## PROBLEM DESCRIPTION
Pull out every line from the listing that has the word "Tierra".

## RECORDED INFORMATION
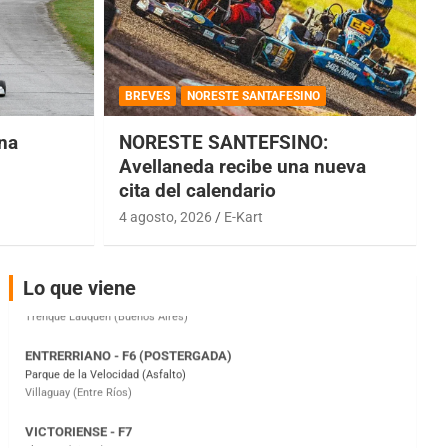
COBERTURA ESPECIAL DE E-KART.COM.AR
08/09-AGO
BREVES
NORESTE SANTAFESINO
IAME SERIES ARGENTINA 6
Ramiro Tot (Asfalto)
una
NORESTE SANTEFSINO:
Baradero (Buenos Aires)
Avellaneda recibe una nueva
cita del calendario
KDO - F6
Ciudad de Trenque Lauquen (Asfalto)
4 agosto, 2026
E-Kart
Trenque Lauquen (Buenos Aires)
ENTRERRIANO - F6 (POSTERGADA)
Lo que viene
Parque de la Velocidad (Asfalto)
Villaguay (Entre Ríos)
VICTORIENSE - F7
El Cerro (Tierra)
Victoria (Entre Ríos)
PATAGONICO - F6
Moto Club Reginense (Tierra)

## EXERCISE ANSWER
El Cerro (Tierra)
Moto Club Reginense (Tierra)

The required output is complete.